The prevalence of anaemia in the subjects [70. 0%] is comparable to the values of 77. 9%, 66. 0%, 73% and 78% in Lagos [43], India [27], South Africa [44] and Malawi [45]. It is however lower than 52. 5% in another Indian study [46] where the use of HAART by the subjects may have contributed to the lower prevalence. This prevalence of anaemia observed in this study is worrisome as recent studies have identified anaemia as a significant predictor of mortality among HIV infected children [10]. Also, the prevalence of anaemia showed significant increase with progressive clinical severity and immunosuppression affecting up to 87. 5% of patients with clinical stage IV and 75. 8% of patients with severe immunosuppression. These findings are in agreement with observations in India [46], South Africa [44]. Haematocrit < 24% is a WHO Revised Clinical Stage 3 feature which is a sufficient indication to initiate HAART [21]. In this study, 37/49 (75. 5%) of those with anaemia were in either Clinical stage 3 or 4 while 39/49(79. 6%) were in the late immunologic categories (advanced and severe). Opportunistic infections, micronutrient (especially iron, folic acid and vitamin B12) deficiencies, cytokine induced myelosuppression, and HIV infection of bone marrow stroma [10] are some of the adduced reasons as all these events appear or worsen with disease progression.

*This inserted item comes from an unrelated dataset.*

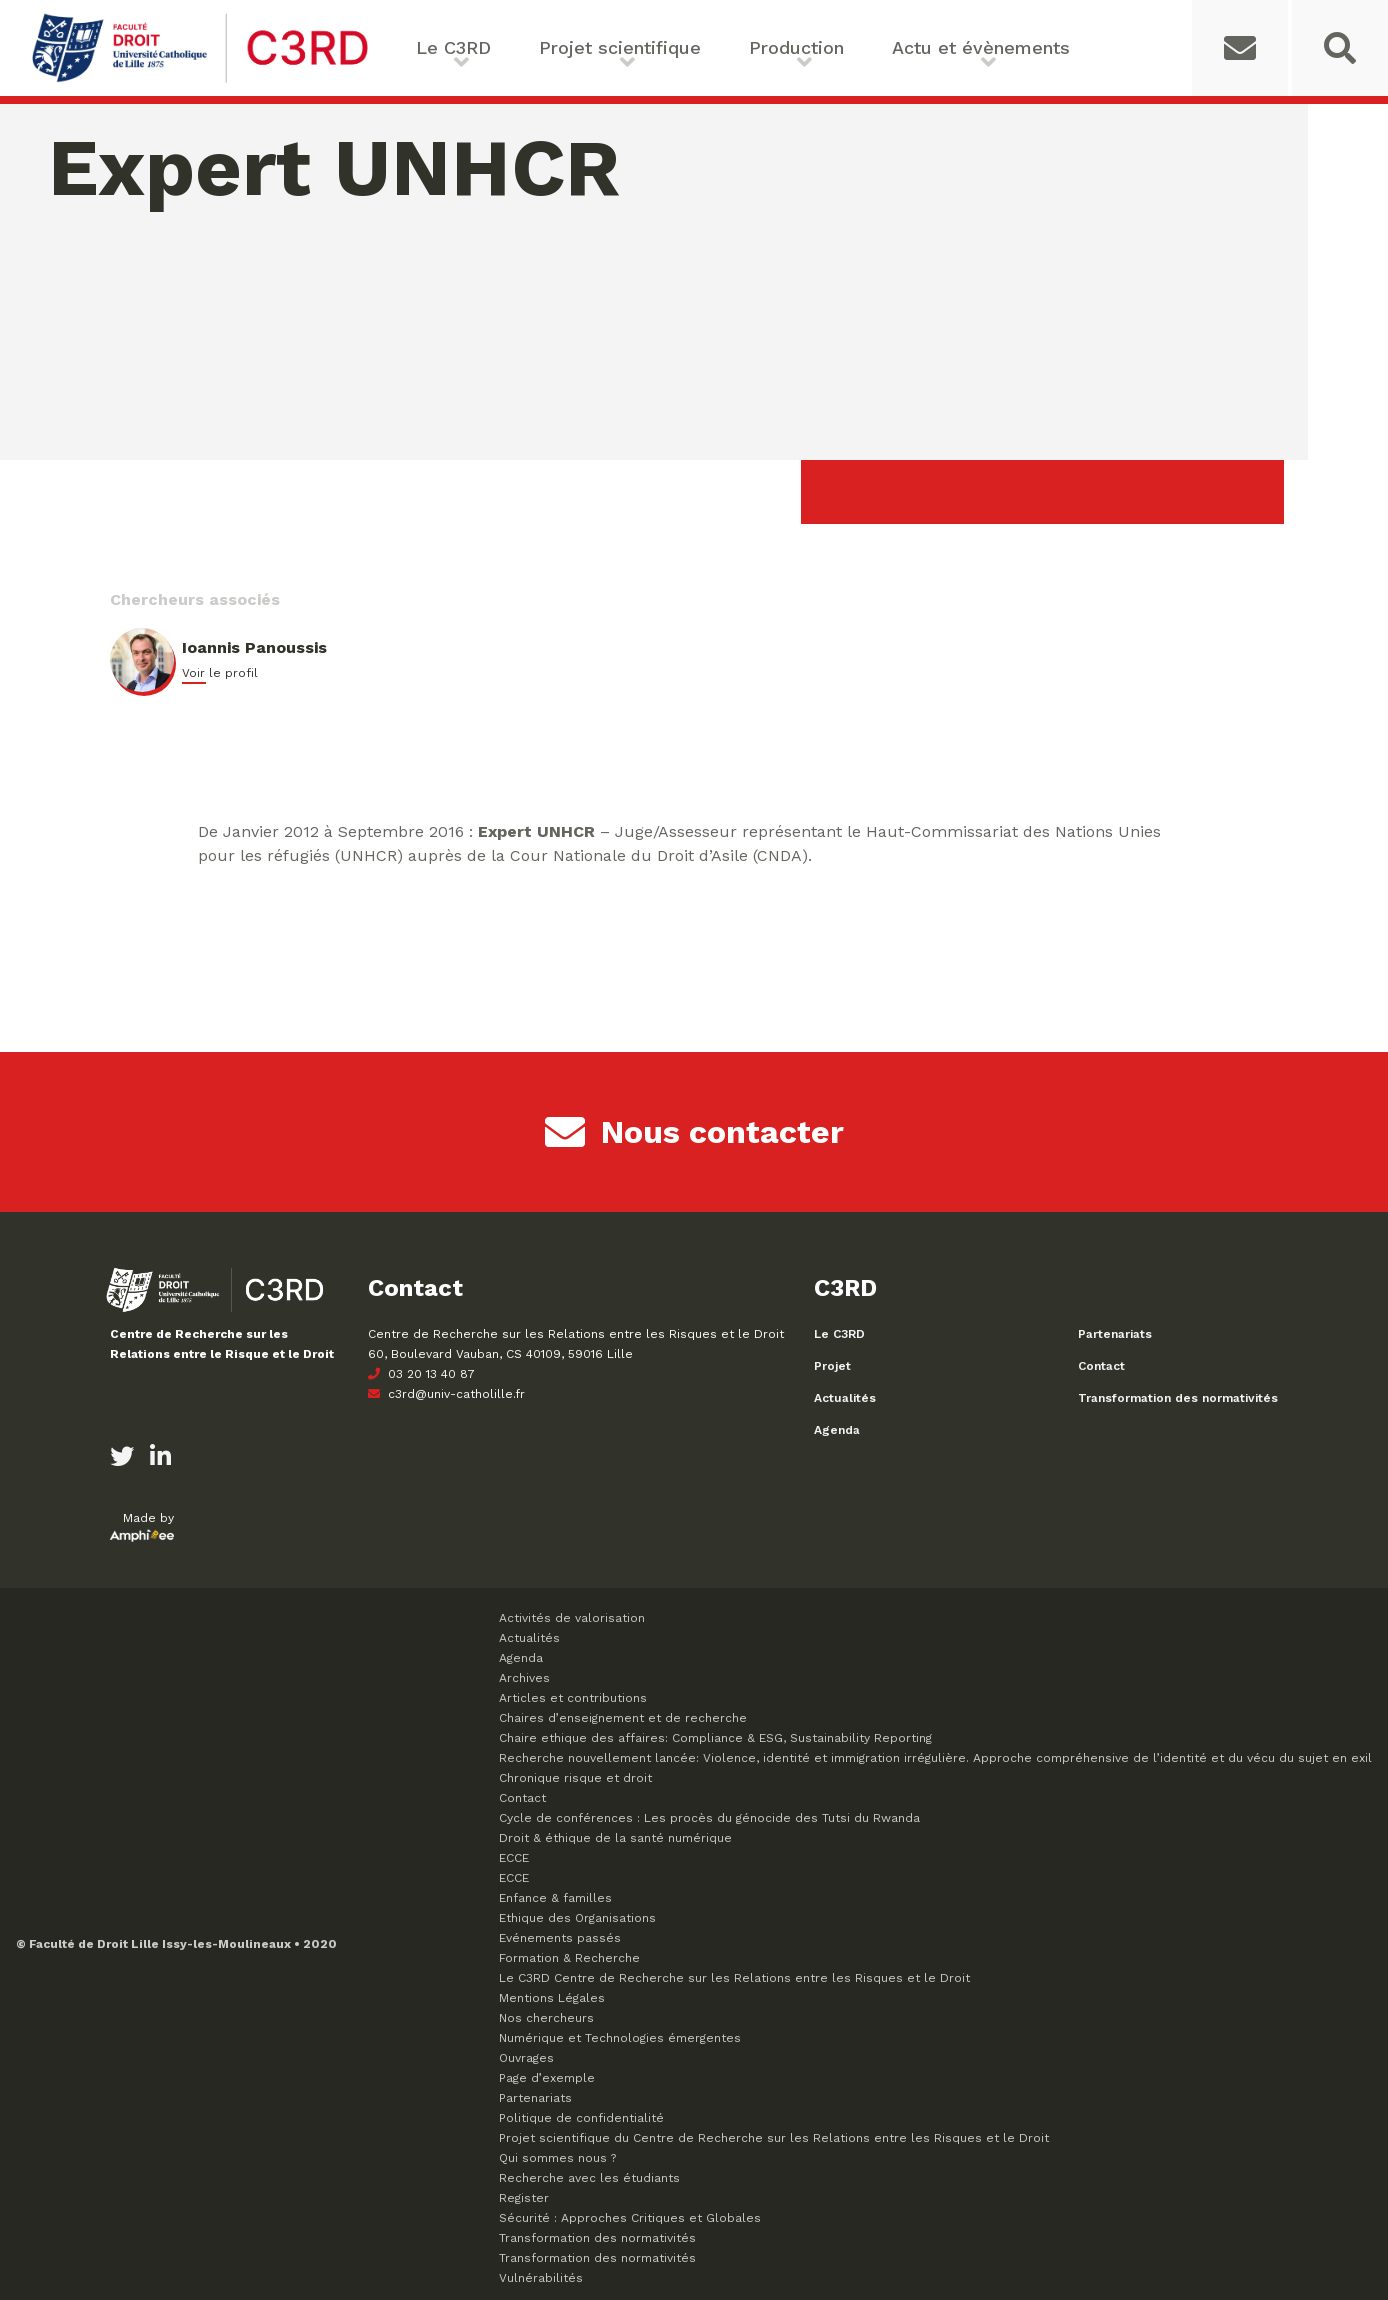  Describe the element at coordinates (446, 1394) in the screenshot. I see `c3rd@univ-catholille.fr` at that location.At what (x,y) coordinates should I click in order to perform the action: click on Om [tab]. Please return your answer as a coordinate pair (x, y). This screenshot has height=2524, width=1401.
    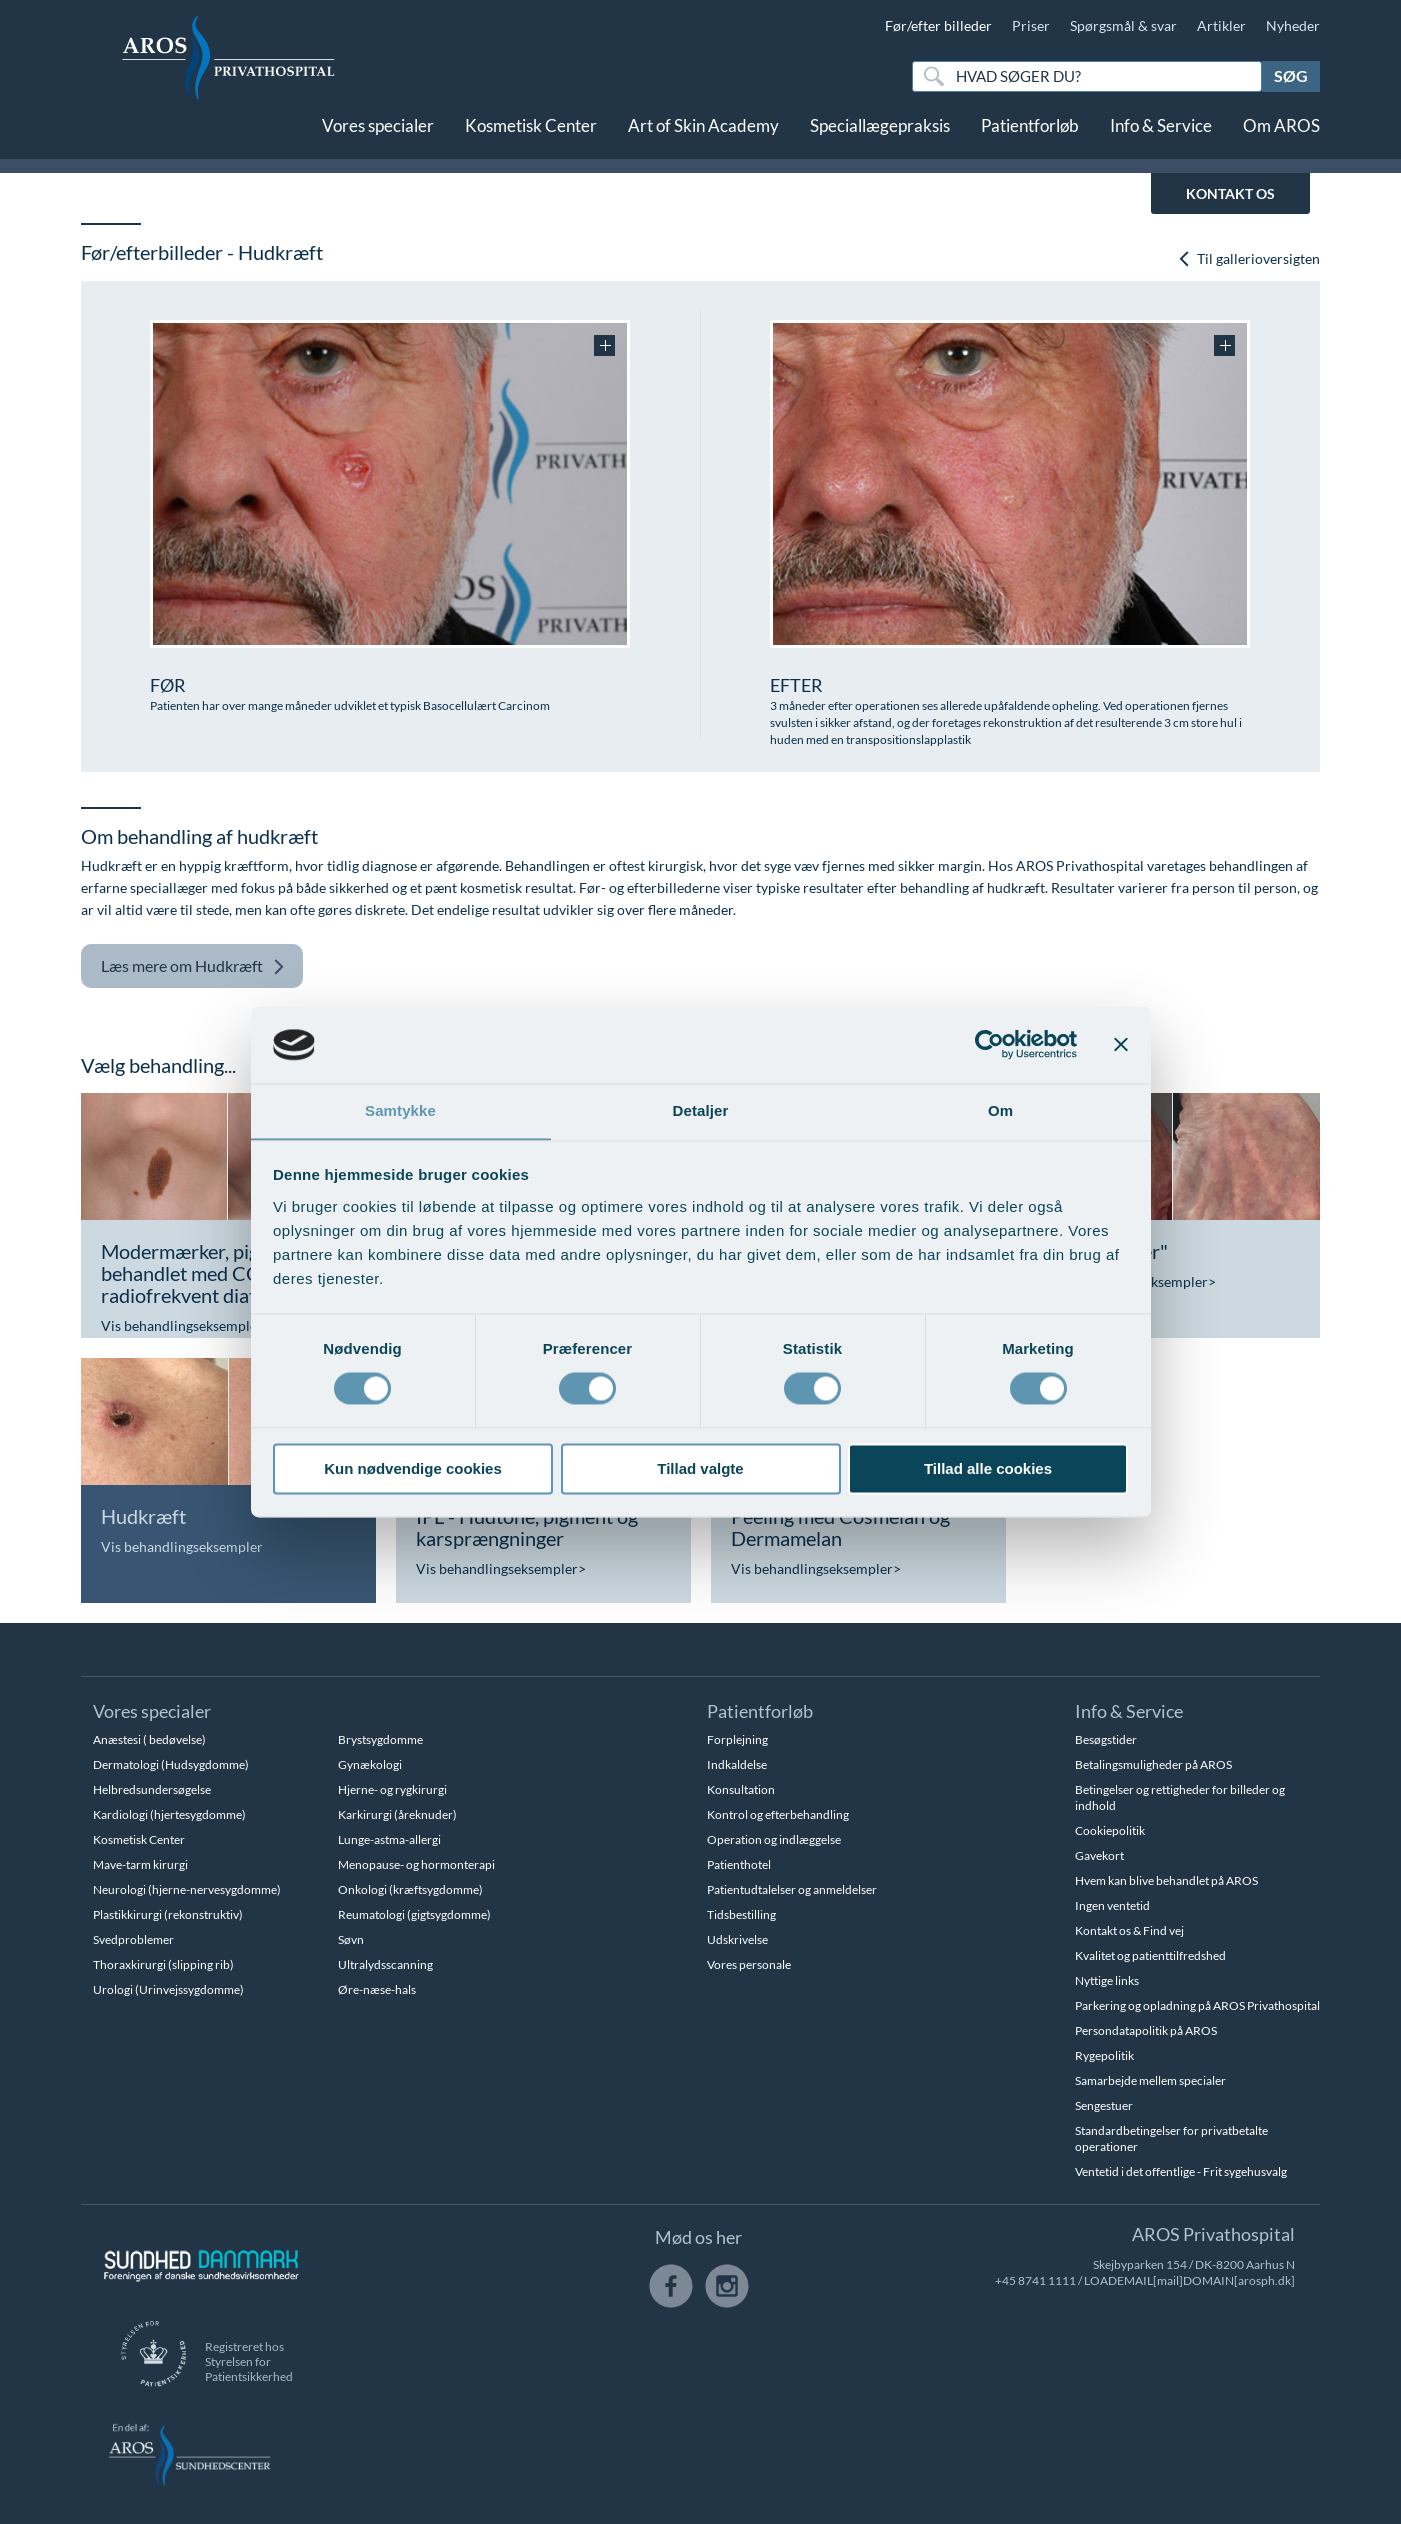
    Looking at the image, I should click on (1000, 1110).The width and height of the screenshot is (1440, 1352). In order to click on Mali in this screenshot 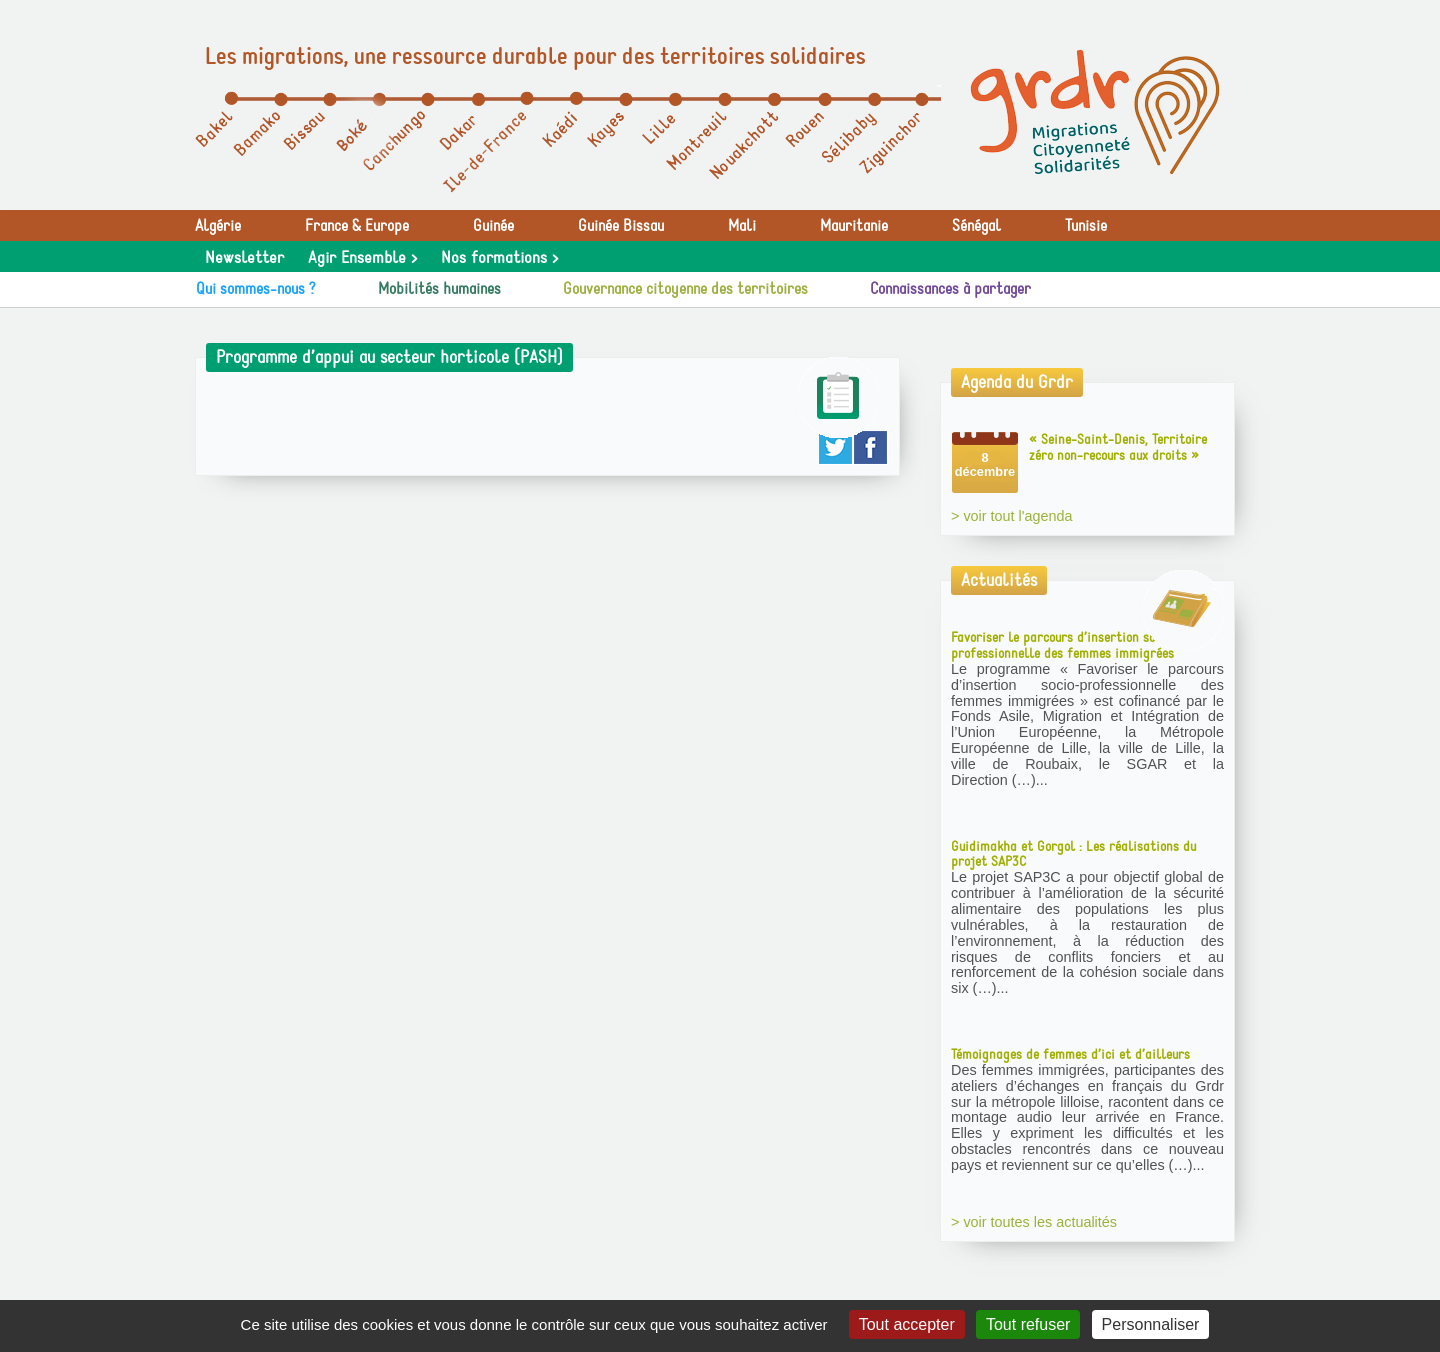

The high prevalence of anaemia and its equally high prevalence among the patients that present with late stages suggest that the presence and degree of anaemia should be carefully evaluated prior to HAART commencement moreso as the first line paediatric ART in most developing nations include zidovudine which is well known to induce anaemia. The case control nature of this study is its major strength. The exclusion of HIV infected children with major confounding variables such as HAART, nutritional supplementation, acute illnesses and tuberculosis is another. The lack of determination of dietary intake and food security in the homes of these children is a limitation of this study. However, the educational level and occupation of the caregivers which are the determinants of the social class in this study have a direct relationship with food security [47].

Conclusion

This study highlights the huge burden of malnutrition and anaemia among HIV infected children in Nigeria which has remained unchanged five years after a previous report from the same centre [48]. Also, a significant proportion of these HIV infected children have multiple concurrent anthropometric failures. These are believed to be the population that are in more urgent need of supplementation in clinics with scarce resources. It has shown that social class is an important determinant of anaemia and malnutrition. Hence long term efforts to mitigate this double burden should also improve the economic status of these children. The high provider initiated counselling and testing uptake rate in this study (97. 2%) is encouraging. This shows that if access to counselling and testing is increased, more children would be diagnosed early and enrolled before the disease progresses with consequent anaemia and malnutrition. A study on the long term (5 years, for instance) impact of HAART as well as nutritional supplementation on the nutritional status and prevalence of anaemia in this centre is suggested.